(Extracted page text data)
=== Section Start ===

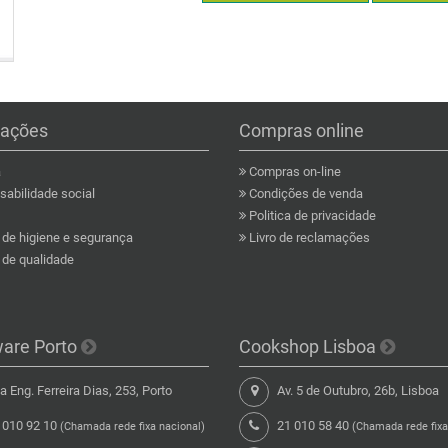
mações
Compras online
a
Compras on-line
abilidade social
Condições de venda
Politica de privacidade
a de higiene e segurança
Livro de reclamações
a de qualidade
ware Porto
Cookshop Lisboa
 Eng. Ferreira Dias, 253, Porto
Av. 5 de Outubro, 26b, Lisboa
 010 92 10
21 010 58 40
(Chamada rede fixa nacional)
(Chamada rede fixa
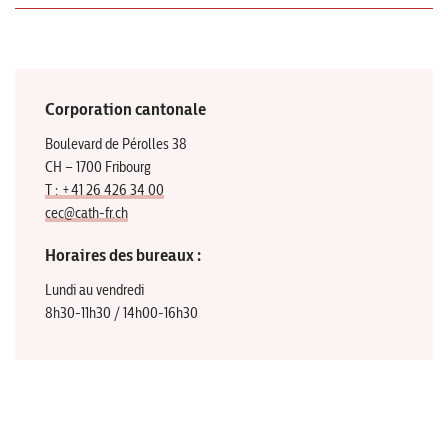
Corporation cantonale
Boulevard de Pérolles 38
CH – 1700 Fribourg
T : +41 26 426 34 00
cec@cath-fr.ch
Horaires des bureaux :
Lundi au vendredi
8h30-11h30 / 14h00-16h30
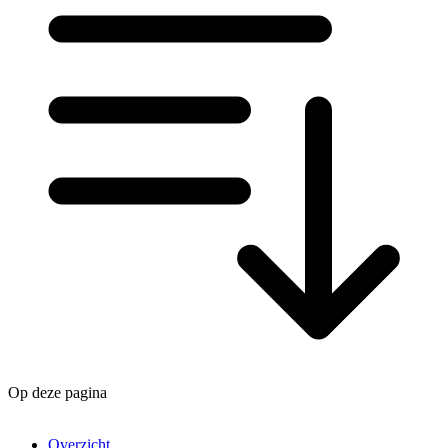
Op deze pagina
Overzicht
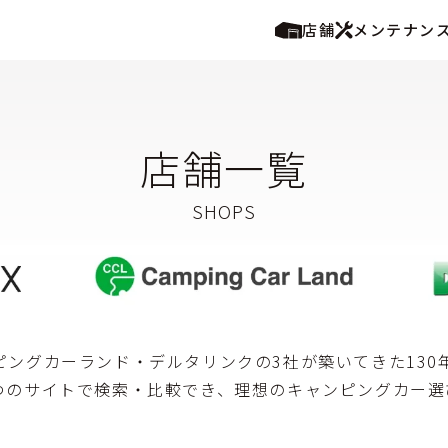
店舗
メンテナン
店舗一覧
ピングカーランド・デルタリンクの3社が築いてきた13
一つのサイトで検索・比較でき、理想のキャンピングカー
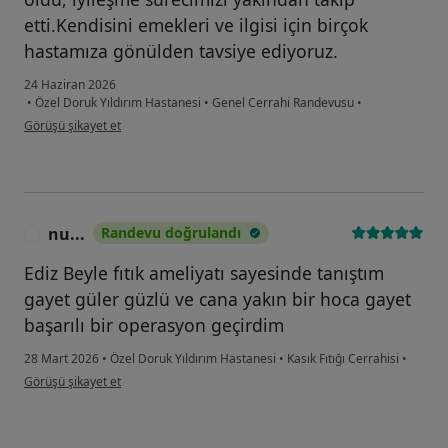
etti.Kendisini emekleri ve ilgisi için birçok
hastamıza gönülden tavsiye ediyoruz.
24 Haziran 2026
•
Özel Doruk Yıldırım Hastanesi
•
Genel Cerrahi Randevusu
•
kullanıcının görüşüne göre ay...n
Görüşü şikayet et
nu...
Randevu doğrulandı
N
Ediz Beyle fıtık ameliyatı sayesinde tanıştım
gayet güler güzlü ve cana yakın bir hoca gayet
başarılı bir operasyon geçirdim
28 Mart 2026
•
Özel Doruk Yıldırım Hastanesi
•
Kasık Fıtığı Cerrahisi
•
kullanıcının görüşüne göre nu...
Görüşü şikayet et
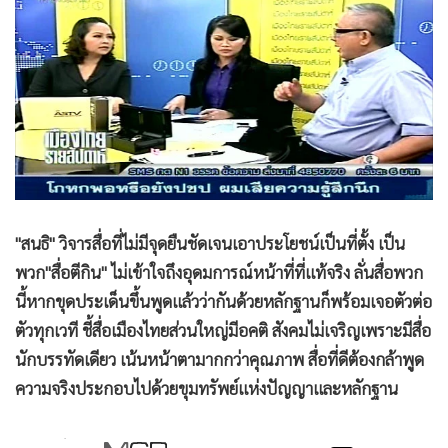
•
Good health & Well-being
•
Green Innovation & SD
•
Management & HR
•
MGR Live
•
Infographic
•
การเมือง
•
ท่องเที่ยว
•
กีฬา
"สนธิ" วิจารสื่อที่ไม่มีจุดยืนชัดเจนเอาประโยชน์เป็นที่ตั้ง เป็น
•
ต่างประเทศ
พวก"สื่อตีกิน" ไม่เข้าใจถึงอุดมการณ์หน้าที่ที่แท้จริง ลั่นสื่อพวก
•
Special Scoop
นี้หากขุดประเด็นขึ้นพูดแล้วว่ากันด้วยหลักฐานก็พร้อมเจอตัวต่อ
•
เศรษฐกิจ-ธุรกิจ
ตัวทุกเวที ชี้สื่อเมืองไทยส่วนใหญ่มีอคติ สังคมไม่เจริญเพราะมีสื่อ
•
จีน
นักบรรทัดเดียว เน้นหน้าตามากกว่าคุณภาพ สื่อที่ดีต้องกล้าพูด
•
ชุมชน-คุณภาพชีวิต
ความจริงประกอบไปด้วยขุมทรัพย์แห่งปัญญาและหลักฐาน
•
อาชญากรรม
•
Motoring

=== Section End ===

About this exercise: Find every line in the records that uses the string "Chamada", then copy it.

Answer section:
(Chamada rede fixa nacional)
(Chamada rede fixa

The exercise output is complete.